I agree with the first 3 posts... it doesn't make sense. They are asking for the position of the PC curb return, and then for some reason add the tangent distance of the 30' curve to the PI station of th 48' curve. The PI location of the 30' radius curve does not coincide with the PI of the 48' radius curve


----------



## gcj (Apr 13, 2009)

JohnathanT said:


> I thought the same thing at first, but I think the reason they use R=30' instead of 48' is b/c the question asks where the stake is to be placed to layout point A, not where the PC of the curve actually hits. I may be wrong, but I think that's the reasoning behind this problem. Anyone else agree or disagree? I'd be happy to hear other opinions.


i thought of this also, but i couldn't find the logic of placing the stakeout at this location, esp since it doesn't really coincide w/ n e valid ref points...like y can't u put it at the intersection of the baselines n call it out at that stakeout or something.


----------



## maverick_tlc (Apr 16, 2009)

Yes, the book is WRONG. We know it. You can even draw it to scale (I did) and see the answer is roughly 6+10. I've been very UNIMPRESSED with the quality of the study materials given how much they cost. Erratta is UNACCEPTABLE in books costing this much (especially as many as the CERM has, including problems just being worked out WRONG).

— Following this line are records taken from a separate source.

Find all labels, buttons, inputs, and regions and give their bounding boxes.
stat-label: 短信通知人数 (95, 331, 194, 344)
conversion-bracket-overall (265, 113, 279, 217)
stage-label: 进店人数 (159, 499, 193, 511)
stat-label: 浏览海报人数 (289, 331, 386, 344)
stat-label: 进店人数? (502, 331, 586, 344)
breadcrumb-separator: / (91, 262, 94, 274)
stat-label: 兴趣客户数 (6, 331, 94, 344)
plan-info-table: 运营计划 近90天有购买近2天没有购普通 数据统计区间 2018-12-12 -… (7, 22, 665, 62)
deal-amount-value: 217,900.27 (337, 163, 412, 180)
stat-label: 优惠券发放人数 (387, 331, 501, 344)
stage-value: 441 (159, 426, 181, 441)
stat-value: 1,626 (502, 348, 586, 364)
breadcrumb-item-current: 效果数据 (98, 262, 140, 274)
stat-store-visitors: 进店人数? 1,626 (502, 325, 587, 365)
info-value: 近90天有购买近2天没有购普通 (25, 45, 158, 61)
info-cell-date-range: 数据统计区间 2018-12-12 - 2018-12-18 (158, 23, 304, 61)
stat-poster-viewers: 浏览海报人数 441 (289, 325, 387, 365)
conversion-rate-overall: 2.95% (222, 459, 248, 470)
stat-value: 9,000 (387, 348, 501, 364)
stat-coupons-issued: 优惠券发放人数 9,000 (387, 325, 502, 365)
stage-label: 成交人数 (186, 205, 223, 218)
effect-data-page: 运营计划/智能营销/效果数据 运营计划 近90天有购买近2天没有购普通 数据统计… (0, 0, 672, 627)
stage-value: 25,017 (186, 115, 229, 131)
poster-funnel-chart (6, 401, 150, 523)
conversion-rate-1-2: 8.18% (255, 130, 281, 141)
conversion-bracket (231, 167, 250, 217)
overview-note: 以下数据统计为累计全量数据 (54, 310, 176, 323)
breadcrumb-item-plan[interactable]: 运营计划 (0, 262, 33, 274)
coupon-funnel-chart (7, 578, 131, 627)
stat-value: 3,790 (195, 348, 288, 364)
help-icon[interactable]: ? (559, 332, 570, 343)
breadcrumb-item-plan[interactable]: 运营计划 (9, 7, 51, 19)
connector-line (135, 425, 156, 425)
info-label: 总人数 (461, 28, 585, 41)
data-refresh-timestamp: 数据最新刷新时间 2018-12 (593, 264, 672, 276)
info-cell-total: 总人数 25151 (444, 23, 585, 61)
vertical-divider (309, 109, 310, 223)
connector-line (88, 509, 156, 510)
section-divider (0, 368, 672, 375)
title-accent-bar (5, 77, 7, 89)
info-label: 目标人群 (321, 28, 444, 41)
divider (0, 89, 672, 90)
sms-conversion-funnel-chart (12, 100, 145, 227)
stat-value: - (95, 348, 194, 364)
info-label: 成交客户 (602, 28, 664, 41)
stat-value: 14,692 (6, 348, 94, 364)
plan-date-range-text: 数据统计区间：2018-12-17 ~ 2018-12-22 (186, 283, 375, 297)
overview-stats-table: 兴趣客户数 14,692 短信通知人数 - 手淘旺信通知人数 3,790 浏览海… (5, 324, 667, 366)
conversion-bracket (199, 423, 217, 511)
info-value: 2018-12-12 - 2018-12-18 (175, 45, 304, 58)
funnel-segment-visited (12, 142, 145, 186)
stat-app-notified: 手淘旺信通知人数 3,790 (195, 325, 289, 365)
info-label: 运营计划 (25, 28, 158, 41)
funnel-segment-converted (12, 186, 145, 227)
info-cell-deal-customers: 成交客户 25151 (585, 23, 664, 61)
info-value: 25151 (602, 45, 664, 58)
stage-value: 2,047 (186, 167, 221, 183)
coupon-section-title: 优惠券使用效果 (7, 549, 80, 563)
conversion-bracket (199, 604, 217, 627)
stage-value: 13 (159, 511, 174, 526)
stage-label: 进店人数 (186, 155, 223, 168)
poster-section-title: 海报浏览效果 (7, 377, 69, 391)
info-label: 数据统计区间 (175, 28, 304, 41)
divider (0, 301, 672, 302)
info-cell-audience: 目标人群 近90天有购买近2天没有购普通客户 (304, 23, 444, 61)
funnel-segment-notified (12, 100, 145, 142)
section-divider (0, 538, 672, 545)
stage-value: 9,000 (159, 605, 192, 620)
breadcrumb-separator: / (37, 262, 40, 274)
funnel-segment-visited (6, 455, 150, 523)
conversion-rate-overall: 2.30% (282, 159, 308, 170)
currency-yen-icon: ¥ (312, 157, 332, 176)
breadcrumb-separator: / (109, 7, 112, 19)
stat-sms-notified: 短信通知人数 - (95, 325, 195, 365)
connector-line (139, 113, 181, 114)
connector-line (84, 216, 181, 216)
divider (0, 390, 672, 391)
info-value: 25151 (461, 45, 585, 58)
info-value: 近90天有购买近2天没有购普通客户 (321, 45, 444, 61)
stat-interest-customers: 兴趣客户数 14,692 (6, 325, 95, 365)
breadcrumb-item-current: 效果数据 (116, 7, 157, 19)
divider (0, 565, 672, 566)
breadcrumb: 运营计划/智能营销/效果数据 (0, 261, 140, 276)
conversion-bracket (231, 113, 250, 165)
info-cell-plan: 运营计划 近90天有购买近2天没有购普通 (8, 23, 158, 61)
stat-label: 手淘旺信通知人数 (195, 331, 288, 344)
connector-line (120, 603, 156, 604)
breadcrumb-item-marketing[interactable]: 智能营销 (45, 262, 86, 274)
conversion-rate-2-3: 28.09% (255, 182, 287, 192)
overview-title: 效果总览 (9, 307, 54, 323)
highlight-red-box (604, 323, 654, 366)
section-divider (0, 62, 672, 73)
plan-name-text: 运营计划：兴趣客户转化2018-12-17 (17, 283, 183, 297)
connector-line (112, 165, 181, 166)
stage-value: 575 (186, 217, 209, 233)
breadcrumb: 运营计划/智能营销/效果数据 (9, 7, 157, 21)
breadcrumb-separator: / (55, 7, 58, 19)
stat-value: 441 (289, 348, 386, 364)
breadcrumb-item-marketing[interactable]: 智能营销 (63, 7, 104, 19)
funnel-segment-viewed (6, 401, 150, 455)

It has nothing to do with the whole "curb" vs "street intersection" thing. If you draw tangents to the curb, you are still defined off of the Elm Street Stationing (and any side to side location i.e. at the curb vs at the center line is still defined as being at Station x+xx, just "off set".) I've complained to Lindburgh about the 11th edition and all the erratta already. Ya'll should too. And IF you did work this as a 30' curve problem, then the PI simply "slides" about 30 feet down Elm Street towards point A... so the 44 ft plus the 30 foot slides put you right back at 6+10-ish.


----------



## crogmobulon (Feb 21, 2010)

maverick_tlc said:


> Yes, the book is WRONG. We know it. You can even draw it to scale (I did) and see the answer is roughly 6+10. I've been very UNIMPRESSED with the quality of the study materials given how much they cost. Erratta is UNACCEPTABLE in books costing this much (especially as many as the CERM has, including problems just being worked out WRONG).
> It has nothing to do with the whole "curb" vs "street intersection" thing. If you draw tangents to the curb, you are still defined off of the Elm Street Stationing (and any side to side location i.e. at the curb vs at the center line is still defined as being at Station x+xx, just "off set".) I've complained to Lindburgh about the 11th edition and all the erratta already. Ya'll should too. And IF you did work this as a 30' curve problem, then the PI simply "slides" about 30 feet down Elm Street towards point A... so the 44 ft plus the 30 foot slides put you right back at 6+10-ish.



I ran into the same problem. Found and printed out the errata for this edition from the publisher. They know about it, and their comment is:

"p. 80-3, first column, Solution 6: This problem will be rewritten for clarity. In the meantime, if you used geometry to calculate a PCR of 6+9.88 sta, you did well. 5/8/2009"

Still doesn't tell me how you get there, but some of the above comments are helpful.


----------